══ DATA FOR THIS TASK ══

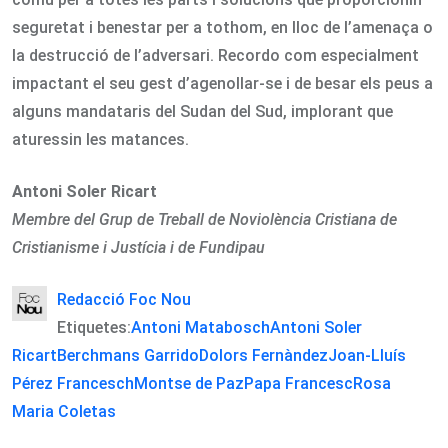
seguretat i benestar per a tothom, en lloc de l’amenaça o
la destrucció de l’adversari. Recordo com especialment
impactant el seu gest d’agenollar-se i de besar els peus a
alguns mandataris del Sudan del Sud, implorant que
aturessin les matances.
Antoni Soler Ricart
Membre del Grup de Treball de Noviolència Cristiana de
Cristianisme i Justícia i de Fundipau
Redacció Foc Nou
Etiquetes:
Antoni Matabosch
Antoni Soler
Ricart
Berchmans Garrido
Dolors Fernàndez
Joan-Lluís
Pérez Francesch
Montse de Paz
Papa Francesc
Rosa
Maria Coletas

═══

Reproduce all of the entries above word for word, but leave out their pictures.

### PROBLEM SOLUTION
seguretat i benestar per a tothom, en lloc de l’amenaça o
la destrucció de l’adversari. Recordo com especialment
impactant el seu gest d’agenollar-se i de besar els peus a
alguns mandataris del Sudan del Sud, implorant que
aturessin les matances.
Antoni Soler Ricart
Membre del Grup de Treball de Noviolència Cristiana de
Cristianisme i Justícia i de Fundipau
Redacció Foc Nou
Etiquetes:
Antoni Matabosch
Antoni Soler
Ricart
Berchmans Garrido
Dolors Fernàndez
Joan-Lluís
Pérez Francesch
Montse de Paz
Papa Francesc
Rosa
Maria Coletas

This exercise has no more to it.